I recently graduated from Harvard Law School. This is my weblog. It tries to be funny. E-mail me if you like it. For an index of what's lurking in the archives, sorted by category, click here.

Friday, August 22, 2003

"School starts in just a few days, and I'm really getting nervous. I enjoy your glib attempts at humor -- especially the song parodies -- but, seriously, what real advice can you give me to stop my knees from shaking and my palms from sweating? I'm desperate here."

Thanks for the question, imaginary friend. It's a good one. A year ago I was pretty nervous too. Although a check of my archives seems to show I wasn't admitting it to the world. I don't know if what I have to share is really advice -- it's just observations I think might help, even just a little bit. We'll see:

1. I think deep down everyone's nervous. Some people just hide it better than others. If they're not nervous starting a whole new experience like law school, moving to a new city, there's probably something wrong with them anyway.

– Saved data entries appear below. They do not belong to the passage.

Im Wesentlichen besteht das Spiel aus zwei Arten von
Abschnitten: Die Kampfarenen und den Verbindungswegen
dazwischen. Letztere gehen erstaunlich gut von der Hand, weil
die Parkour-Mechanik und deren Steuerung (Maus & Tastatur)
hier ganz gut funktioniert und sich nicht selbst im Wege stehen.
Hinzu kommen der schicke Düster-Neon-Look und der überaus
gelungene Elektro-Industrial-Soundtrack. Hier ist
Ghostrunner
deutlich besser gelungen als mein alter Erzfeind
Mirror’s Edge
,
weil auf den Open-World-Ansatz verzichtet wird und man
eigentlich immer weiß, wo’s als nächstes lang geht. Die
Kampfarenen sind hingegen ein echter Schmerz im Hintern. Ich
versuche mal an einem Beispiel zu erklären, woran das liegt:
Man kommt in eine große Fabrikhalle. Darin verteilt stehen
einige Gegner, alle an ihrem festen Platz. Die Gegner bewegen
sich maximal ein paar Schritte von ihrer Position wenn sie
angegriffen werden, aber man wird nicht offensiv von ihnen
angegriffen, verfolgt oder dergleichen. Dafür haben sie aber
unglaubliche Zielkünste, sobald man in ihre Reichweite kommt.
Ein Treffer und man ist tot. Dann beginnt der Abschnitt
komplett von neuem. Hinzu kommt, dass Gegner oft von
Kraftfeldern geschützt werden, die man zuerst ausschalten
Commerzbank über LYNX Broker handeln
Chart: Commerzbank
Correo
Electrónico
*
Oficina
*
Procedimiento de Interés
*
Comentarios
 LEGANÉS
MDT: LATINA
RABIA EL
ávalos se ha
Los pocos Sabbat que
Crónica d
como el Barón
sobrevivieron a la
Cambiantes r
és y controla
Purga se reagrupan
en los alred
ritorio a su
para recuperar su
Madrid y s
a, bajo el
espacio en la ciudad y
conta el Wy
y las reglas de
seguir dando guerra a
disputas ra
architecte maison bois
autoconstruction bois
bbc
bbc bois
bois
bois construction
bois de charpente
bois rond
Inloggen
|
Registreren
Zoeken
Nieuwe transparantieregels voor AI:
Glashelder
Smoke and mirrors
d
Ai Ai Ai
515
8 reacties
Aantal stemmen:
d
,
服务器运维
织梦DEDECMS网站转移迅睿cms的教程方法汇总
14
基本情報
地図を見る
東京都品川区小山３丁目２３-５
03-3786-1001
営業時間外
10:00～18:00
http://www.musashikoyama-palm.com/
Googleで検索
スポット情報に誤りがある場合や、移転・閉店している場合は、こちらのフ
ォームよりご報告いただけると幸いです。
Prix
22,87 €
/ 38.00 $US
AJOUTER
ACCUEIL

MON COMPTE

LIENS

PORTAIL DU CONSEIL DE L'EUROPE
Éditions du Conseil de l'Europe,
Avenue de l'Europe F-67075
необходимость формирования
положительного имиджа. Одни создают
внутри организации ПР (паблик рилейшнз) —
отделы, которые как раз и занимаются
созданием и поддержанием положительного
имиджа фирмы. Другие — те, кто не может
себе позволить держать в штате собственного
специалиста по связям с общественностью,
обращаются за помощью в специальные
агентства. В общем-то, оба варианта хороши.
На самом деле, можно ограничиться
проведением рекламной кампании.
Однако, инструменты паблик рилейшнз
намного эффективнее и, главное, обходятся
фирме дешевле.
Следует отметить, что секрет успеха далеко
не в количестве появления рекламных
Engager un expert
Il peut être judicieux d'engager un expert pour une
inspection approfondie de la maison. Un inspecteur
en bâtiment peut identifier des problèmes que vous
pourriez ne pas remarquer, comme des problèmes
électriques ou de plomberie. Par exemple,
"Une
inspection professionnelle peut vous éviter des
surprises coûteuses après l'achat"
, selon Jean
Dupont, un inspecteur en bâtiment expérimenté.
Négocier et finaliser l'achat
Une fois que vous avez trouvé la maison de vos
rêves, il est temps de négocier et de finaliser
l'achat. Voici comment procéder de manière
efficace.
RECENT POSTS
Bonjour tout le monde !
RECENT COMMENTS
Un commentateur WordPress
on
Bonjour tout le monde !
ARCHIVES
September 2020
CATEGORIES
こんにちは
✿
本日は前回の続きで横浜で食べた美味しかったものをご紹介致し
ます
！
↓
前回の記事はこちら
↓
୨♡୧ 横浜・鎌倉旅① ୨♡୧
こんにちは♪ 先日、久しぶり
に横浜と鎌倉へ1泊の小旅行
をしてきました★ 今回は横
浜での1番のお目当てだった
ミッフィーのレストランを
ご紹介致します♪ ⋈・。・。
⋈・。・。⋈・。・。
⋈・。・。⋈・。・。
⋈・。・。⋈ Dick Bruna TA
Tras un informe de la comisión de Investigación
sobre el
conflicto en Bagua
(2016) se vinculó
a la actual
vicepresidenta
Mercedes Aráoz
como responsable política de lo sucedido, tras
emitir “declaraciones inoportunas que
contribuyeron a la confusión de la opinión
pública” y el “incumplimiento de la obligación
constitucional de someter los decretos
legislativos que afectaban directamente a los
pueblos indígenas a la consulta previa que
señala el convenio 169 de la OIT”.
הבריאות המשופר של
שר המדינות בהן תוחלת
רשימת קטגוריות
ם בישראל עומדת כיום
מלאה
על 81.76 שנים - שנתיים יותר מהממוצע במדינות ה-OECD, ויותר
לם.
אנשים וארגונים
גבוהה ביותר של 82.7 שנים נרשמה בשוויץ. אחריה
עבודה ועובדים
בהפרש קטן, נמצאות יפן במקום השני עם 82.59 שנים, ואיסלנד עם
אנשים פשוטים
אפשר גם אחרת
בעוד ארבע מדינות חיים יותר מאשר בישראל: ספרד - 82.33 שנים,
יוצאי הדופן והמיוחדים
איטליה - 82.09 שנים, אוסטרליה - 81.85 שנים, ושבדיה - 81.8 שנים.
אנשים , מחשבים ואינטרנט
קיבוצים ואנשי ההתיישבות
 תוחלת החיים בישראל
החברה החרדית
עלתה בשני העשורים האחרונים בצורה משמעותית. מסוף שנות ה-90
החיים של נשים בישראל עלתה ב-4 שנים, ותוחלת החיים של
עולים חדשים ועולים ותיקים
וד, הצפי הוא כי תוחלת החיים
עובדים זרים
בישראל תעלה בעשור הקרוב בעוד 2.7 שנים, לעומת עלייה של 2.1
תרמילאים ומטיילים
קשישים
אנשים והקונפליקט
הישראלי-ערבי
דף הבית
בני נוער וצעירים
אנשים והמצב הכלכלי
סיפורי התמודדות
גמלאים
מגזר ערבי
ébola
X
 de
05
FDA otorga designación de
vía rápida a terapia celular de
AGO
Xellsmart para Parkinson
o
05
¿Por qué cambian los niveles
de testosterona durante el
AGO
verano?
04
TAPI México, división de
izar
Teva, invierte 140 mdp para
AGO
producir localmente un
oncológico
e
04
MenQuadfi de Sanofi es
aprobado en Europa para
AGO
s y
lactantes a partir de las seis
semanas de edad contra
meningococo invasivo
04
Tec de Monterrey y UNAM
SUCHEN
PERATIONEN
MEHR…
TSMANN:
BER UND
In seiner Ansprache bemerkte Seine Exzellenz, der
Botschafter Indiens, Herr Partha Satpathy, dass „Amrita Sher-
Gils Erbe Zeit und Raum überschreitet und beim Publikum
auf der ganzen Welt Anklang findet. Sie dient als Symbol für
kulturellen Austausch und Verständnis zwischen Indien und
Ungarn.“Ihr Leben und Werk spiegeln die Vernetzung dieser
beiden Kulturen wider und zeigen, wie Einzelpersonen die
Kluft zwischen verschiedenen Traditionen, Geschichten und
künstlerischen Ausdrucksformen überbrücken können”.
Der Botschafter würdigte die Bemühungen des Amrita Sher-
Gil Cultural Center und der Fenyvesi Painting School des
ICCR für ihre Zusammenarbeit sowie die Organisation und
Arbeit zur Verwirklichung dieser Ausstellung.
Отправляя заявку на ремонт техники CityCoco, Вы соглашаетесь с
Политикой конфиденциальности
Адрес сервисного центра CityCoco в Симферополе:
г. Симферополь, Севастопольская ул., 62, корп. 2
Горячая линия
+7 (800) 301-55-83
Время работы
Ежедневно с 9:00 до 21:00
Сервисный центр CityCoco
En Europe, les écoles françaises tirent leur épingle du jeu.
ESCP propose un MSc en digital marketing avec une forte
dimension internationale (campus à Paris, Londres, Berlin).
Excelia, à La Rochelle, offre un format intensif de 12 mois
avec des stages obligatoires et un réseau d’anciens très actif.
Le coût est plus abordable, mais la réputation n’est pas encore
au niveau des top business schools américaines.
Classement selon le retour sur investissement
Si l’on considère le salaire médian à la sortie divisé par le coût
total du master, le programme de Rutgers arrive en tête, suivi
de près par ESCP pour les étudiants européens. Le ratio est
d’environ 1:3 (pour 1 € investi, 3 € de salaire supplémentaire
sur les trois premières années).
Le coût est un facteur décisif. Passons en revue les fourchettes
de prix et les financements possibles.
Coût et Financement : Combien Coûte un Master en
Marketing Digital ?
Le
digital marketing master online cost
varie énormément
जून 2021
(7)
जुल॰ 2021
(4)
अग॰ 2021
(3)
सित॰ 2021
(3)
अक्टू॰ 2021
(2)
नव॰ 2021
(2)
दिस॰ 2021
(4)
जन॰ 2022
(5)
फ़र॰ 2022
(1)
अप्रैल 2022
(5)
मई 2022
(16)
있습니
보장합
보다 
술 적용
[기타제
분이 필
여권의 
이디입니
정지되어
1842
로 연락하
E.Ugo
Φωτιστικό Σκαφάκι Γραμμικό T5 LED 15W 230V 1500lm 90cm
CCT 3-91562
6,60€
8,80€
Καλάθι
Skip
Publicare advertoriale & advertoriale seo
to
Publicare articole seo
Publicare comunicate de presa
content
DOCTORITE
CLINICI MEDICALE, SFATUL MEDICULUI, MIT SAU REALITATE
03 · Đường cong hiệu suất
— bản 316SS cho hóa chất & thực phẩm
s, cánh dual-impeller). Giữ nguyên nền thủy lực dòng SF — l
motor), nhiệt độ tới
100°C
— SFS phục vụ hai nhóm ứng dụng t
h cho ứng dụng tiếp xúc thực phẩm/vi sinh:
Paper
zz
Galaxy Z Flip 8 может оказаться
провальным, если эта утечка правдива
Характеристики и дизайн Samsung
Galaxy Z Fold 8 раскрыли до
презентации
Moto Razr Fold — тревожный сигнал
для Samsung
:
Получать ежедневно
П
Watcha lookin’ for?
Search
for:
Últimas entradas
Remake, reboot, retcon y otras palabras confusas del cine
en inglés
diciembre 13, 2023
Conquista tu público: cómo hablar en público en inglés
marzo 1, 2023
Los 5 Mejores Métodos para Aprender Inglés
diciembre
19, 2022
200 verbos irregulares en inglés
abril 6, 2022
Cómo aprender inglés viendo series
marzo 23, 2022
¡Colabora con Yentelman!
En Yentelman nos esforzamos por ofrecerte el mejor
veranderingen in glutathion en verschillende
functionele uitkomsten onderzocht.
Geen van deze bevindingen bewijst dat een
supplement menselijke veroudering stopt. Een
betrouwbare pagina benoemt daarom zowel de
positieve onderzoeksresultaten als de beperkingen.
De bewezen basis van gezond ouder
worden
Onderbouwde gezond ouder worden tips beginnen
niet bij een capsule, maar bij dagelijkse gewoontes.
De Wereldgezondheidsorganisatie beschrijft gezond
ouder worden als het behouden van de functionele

2. This sounds weird, but, being at law school, you kind of start to get the feeling that maybe law students in general weren't the "coolest" kids in high school and in undergrad. Not everyone, but I think probably the average law student is a little less "cool." But, anyway, so in a group of on-average less-cool people, I kind of found that the threshold for coolness is lower than we're used to. It's easier to be cool when most people aren't, and the "cool" standard ends up falling so far, that even if you were never cool before, you might be cool at law school. This may not make any sense to anyone not living inside my brain, but if it does, maybe it's a little reassuring -- just because you don't think you were cool before doesn't mean you can't be cool at law school.

3. But most people I've met at law school are good people. Nice people, kind-hearted people, friendly people. They're all just people. You'll be fine, imaginary friend. If not on day one, then on day two. But don't worry. And don't forget to buy your books before they sell out.